This is a Sponsored Post written by me on behalf of Jones Soda. All opinions are 100% mine.And when I say that, I'm including the dirt my mom says I ate when I was three.
As a poster for Izea, I received a "postie pack": the turkey hat my dog is so adorably modeling, and a bottle of Tofurky and Gravy Jones Soda . I freaking love the hat--I'm so wearing it on Thanksgiving. It was a hit at work, too--my coworkers always love a reason to laugh at me.
The soda, though .... well, my first thought when I saw it was "Dear god, WHY?" Still, I was excited to try it, even though I was sure it wasn't going to be pleasant. I debated as to if it would be better warm or cold--cold it would have less flavor, but turkey and gravy are warm foods. I decided room temperature might be best, and after the dinner rush I cracked open the bottle.

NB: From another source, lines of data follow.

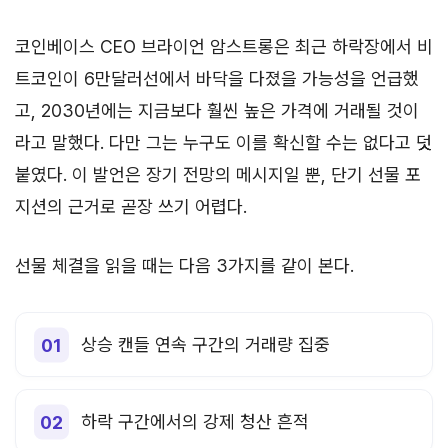
코인베이스 CEO 브라이언 암스트롱은 최근 하락장에서 비
트코인이 6만달러선에서 바닥을 다졌을 가능성을 언급했
고, 2030년에는 지금보다 훨씬 높은 가격에 거래될 것이
라고 말했다. 다만 그는 누구도 이를 확신할 수는 없다고 덧
붙였다. 이 발언은 장기 전망의 메시지일 뿐, 단기 선물 포
지션의 근거로 곧장 쓰기 어렵다.
선물 체결을 읽을 때는 다음 3가지를 같이 본다.
상승 캔들 연속 구간의 거래량 집중
하락 구간에서의 강제 청산 흔적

I poured a bit into a soda glass, and while my coworkers looked on it disgust, I bravely took the first sip. The taste didn't hit me right away--it fact, I'd say it has less taste and more aftertaste. And when that aftertaste hit me, it was terrible! The taste stuck to my upper palate and I couldn't get rid of it for hours. It literally gave me a headache it was so bad. It had a delicate taste of old gravy, mixed with the tingly popping of carbonation--and then there was a weird funk that I'm unsure if it was the tang of tofu or what, but I was tasting and smelling the stuff for hours. It took gargling, drinking a lot of diet soda, and finally a chocolate dessert to overcome to taste.
Several other people tried it and all had about the same reaction. One person actually took a second sip, which astounded me. Most people, though, would sniff it and refuse to even try it. Freakin' pansies!
Really, it was fun to try--even if I did feel like gagging for several hours afterward. Maybe my grandfather's vegan girlfriend would like it.